» **What this task involves**
Return all of the entries below, word for word. Omit each picture.
START Given entries
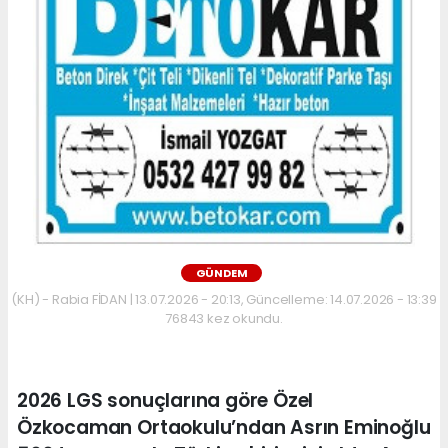
GÜNDEM
(KH) - Rabia FİDAN | 13.07.2026 - 20:13, Güncelleme: 14.07.2026 - 13:39
76843 kez okundu.
2026 LGS sonuçlarına göre Özel
Özkocaman Ortaokulu’ndan Asrın Eminoğlu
END Given entries
» **Output of the exercise**
GÜNDEM
(KH) - Rabia FİDAN | 13.07.2026 - 20:13, Güncelleme: 14.07.2026 - 13:39
76843 kez okundu.
2026 LGS sonuçlarına göre Özel
Özkocaman Ortaokulu’ndan Asrın Eminoğlu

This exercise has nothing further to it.